> Task instructions
Reproduce the records exactly. Leave the pictures out.

───── Provided material

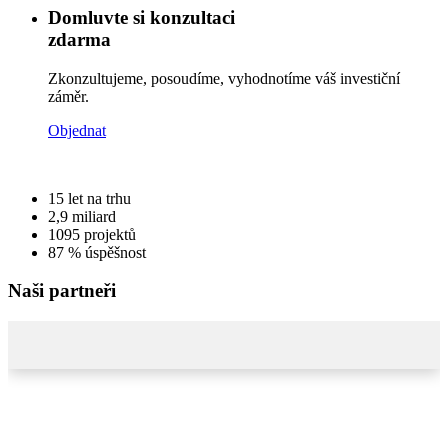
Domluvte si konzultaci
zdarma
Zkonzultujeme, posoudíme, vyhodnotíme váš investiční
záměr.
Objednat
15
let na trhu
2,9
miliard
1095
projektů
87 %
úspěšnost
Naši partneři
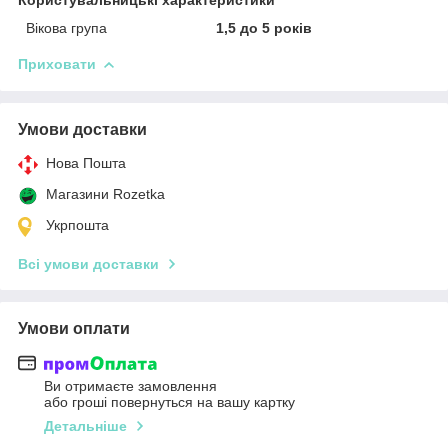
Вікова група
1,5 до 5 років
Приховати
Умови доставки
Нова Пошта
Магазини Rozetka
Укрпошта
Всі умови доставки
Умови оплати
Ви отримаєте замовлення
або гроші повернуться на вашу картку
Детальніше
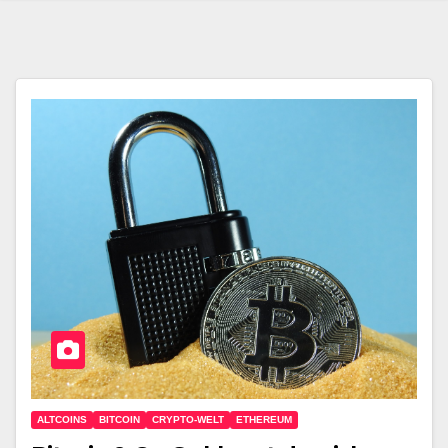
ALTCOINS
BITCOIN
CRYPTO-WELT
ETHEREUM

──────────

> Output for this exercise
Domluvte si konzultaci
zdarma
Zkonzultujeme, posoudíme, vyhodnotíme váš investiční
záměr.
Objednat
15
let na trhu
2,9
miliard
1095
projektů
87 %
úspěšnost
Naši partneři
Вікова група
1,5 до 5 років
Приховати
Умови доставки
Нова Пошта
Магазини Rozetka
Укрпошта
Всі умови доставки
Умови оплати
Ви отримаєте замовлення
або гроші повернуться на вашу картку
Детальніше
ALTCOINS
BITCOIN
CRYPTO-WELT
ETHEREUM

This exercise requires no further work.